▶ **WHAT IS BEING ASKED**: Please return all of the data exactly as written.

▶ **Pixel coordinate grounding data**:
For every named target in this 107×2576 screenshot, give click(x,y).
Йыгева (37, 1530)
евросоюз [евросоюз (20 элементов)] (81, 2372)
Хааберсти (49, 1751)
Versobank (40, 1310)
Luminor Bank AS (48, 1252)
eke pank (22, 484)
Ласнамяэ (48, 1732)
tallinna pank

▶ **ANSWER BOX**:
For every named target in this 107×2576 screenshot, give click(x,y).
Йыгева (37, 1530)
евросоюз [евросоюз (20 элементов)] (81, 2372)
Хааберсти (49, 1751)
Versobank (40, 1310)
Luminor Bank AS (48, 1252)
eke pank (22, 484)
Ласнамяэ (48, 1732)
tallinna pank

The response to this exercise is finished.